Roland Garros - Wawrinka "si allena" con Murray. Ok anche Halep e Azarenka



by   |  LETTURE 1753

Roland Garros - Wawrinka "si allena" con Murray. Ok anche Halep e Azarenka

Parigi ha dettato le regole per la nuova normalità. Di rivedere uno Slam in autunno e di convivere con delle temperature così basse, beh, ci ricapiterà raramente. Il tetto sul Philippe Chatrier si chiude immediatamente e dopo la vittoria di Jannik Sinner ai danni di David Goffin, splendida, Stan Wawrinka si limita a una novantina di minuti di allenamento agonistico con Andy Murray.

Il match-di-cartello in realtà è un one-man-show. Il tennista britannico non ha le armi - mentali, fisiche e tecniche - per impensierire il campione dell'edizione duemilaquindici. Concentrato dall'inizio alla fine, semplicisticamente più forte.

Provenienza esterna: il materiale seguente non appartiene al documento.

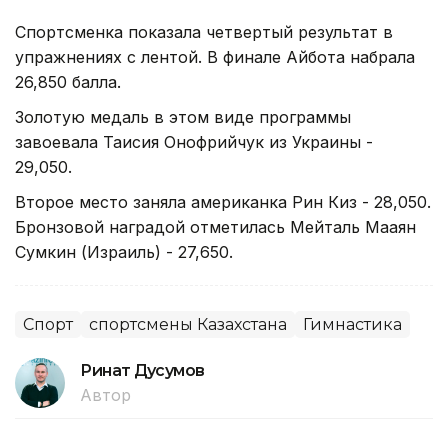
Спортсменка показала четвертый результат в
упражнениях с лентой. В финале Айбота набрала
26,850 балла.
Золотую медаль в этом виде программы
завоевала Таисия Онофрийчук из Украины -
29,050.
Второе место заняла американка Рин Киз - 28,050.
Бронзовой наградой отметилась Мейталь Мааян
Сумкин (Израиль) - 27,650.
Спорт
спортсмены Казахстана
Гимнастика
Ринат Дусумов
Автор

Il tennista elvetico, che griffa il successo sul 6-1 6-3 6-2, cancella con una certa facilità persino lo 0-40 che si ritrova ad affrontare in avvio di terzo (con un break di vantaggio sul groppone da difendere) nell'unico mini-momento di difficoltà.

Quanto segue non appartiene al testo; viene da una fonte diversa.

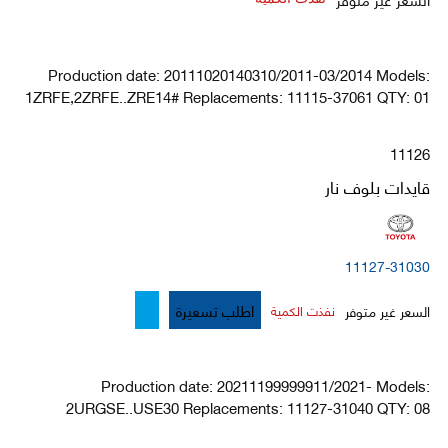
Production date: 20111020140310/2011-03/2014 Models:
1ZRFE,2ZRFE..ZRE14# Replacements: 11115-37061 QTY: 01
11126
قايدات بلوف نار
11127-31030
اطلب تسعيرة
السعر غير متوفر
نفذت الكمية
Production date: 20211199999911/2021- Models:
2URGSE..USE30 Replacements: 11127-31040 QTY: 08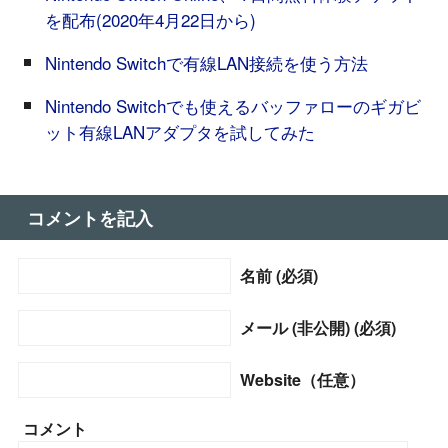
を配布(2020年4月22日から)
Nintendo Switchで有線LAN接続を使う方法
Nintendo Switchでも使えるバッファローのギガビ
ット有線LANアダプタを試してみた
コメントを記入
名前 (必須)
メール (非公開) (必須)
Website（任意）
コメント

La giornata, condizionata costantemente da una sottilissima pioggia, non si presta a troppi stop. E non ha nel pacchetto neanche troppe sorprese. Certo, Borna Coric fuori al primo turno qualcosa racconta. Bravo comunque Norbert Gombos a sfruttare la situazione, a evitare il quinto e a spingers sul 6-4 3-6 6-3 6-4.

Fa notizia la vittoria, fra l'altro la prima dal rientro, di Benoit Paire contro il sudcoreano Kwon Soon-woo.

Halep e Azarenka partono bene

Dopo la vittoria a Praga (e soprattutto quella a Roma) Simona Halep ha ben pensato di festeggiare il compleanno a Parigi con un sorriso.

La numero due del mondo - che a bocce ferme dovrebbe ricoprire il ruolo di favoritissima - si è infatti sbarazzata di Sara Sorribes Tormo con un netto 6-4 6-0. Ecco, la connazionale Irina Camelia Begu qualche grattacapo in più al secondo turno potrebbe crealo.

Per comprendere l'unicità delle condizioni potremmo affidarci a Viktoria Azarenka. La bielorussa dopo una manciata di game con Danka Kovinic (in una sfida poi dominata) ha rifiutato temporaneamente di giocare e ha abbandonato il campo.

Nel 6-2 6-1 finale è comunque racchiusa tutta la superiorità. Vincono Maria Sakkari ed Elise Mertens, non fa troppo rumore il tonfo della sempiterna Venus Williams. Battuta piuttosto nettamente da Anna Karolina Schmiedlova.